● **ABOUT THIS TASK**
Give back exactly the line that contains "South Carolina Rep. Nancy Mace shifted her" and all the lines after it in the records below, to the very last, with no other output.

Collected data:
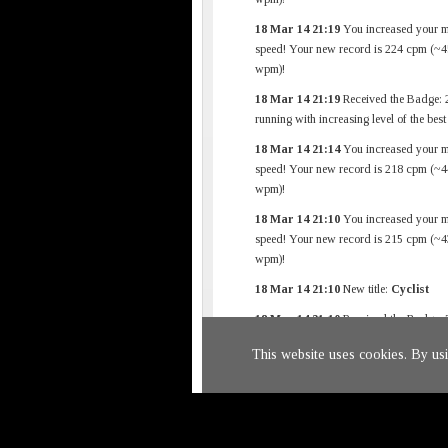
18 Mar 14 21:19
You increased your 
speed! Your new record is 224 cpm (~4
wpm)!
18 Mar 14 21:19
Received the Badge: 
running with increasing level of the bes
18 Mar 14 21:14
You increased your 
speed! Your new record is 218 cpm (~4
wpm)!
18 Mar 14 21:10
You increased your 
speed! Your new record is 215 cpm (~4
wpm)!
18 Mar 14 21:10
New title:
Cyclist
18 Mar 14 21:10
Received the Badge: 
First Finished Race
This website uses cookies. By us
18 Mar 14 20:57
New car added to ga
(Audi TT)
Return to
main page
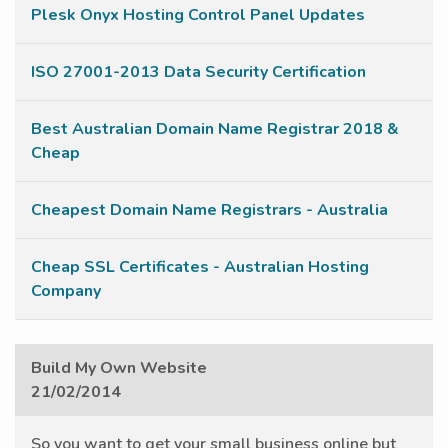
Plesk Onyx Hosting Control Panel Updates
ISO 27001-2013 Data Security Certification
Best Australian Domain Name Registrar 2018 &
Cheap
Cheapest Domain Name Registrars - Australia
Cheap SSL Certificates - Australian Hosting
Company
Build My Own Website
21/02/2014
So you want to get your small business online but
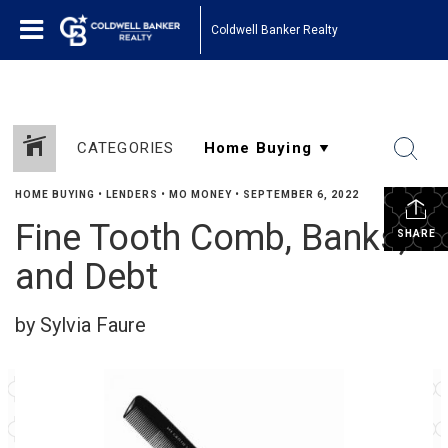
Coldwell Banker Realty
CATEGORIES
HOME BUYING
•
LENDERS
•
MO MONEY
•
SEPTEMBER 6, 2022
Fine Tooth Comb, Banks,
SHARE
and Debt
by Sylvia Faure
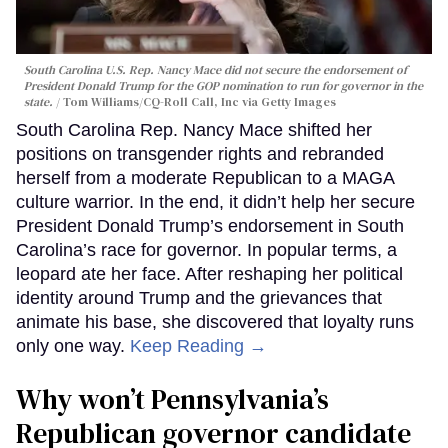
South Carolina U.S. Rep. Nancy Mace did not secure the endorsement of
President Donald Trump for the GOP nomination to run for governor in the
state.
Tom Williams/CQ-Roll Call, Inc via Getty Images
South Carolina Rep. Nancy Mace shifted her
positions on transgender rights and rebranded
herself from a moderate Republican to a MAGA
culture warrior. In the end, it didn’t help her secure
President Donald Trump’s endorsement in South
Carolina’s race for governor. In popular terms, a
leopard ate her face. After reshaping her political
identity around Trump and the grievances that
animate his base, she discovered that loyalty runs
only one way.
Keep Reading →
Why won’t Pennsylvania’s
Republican governor candidate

● **ANSWER SECTION**
South Carolina Rep. Nancy Mace shifted her
positions on transgender rights and rebranded
herself from a moderate Republican to a MAGA
culture warrior. In the end, it didn’t help her secure
President Donald Trump’s endorsement in South
Carolina’s race for governor. In popular terms, a
leopard ate her face. After reshaping her political
identity around Trump and the grievances that
animate his base, she discovered that loyalty runs
only one way.
Keep Reading →
Why won’t Pennsylvania’s
Republican governor candidate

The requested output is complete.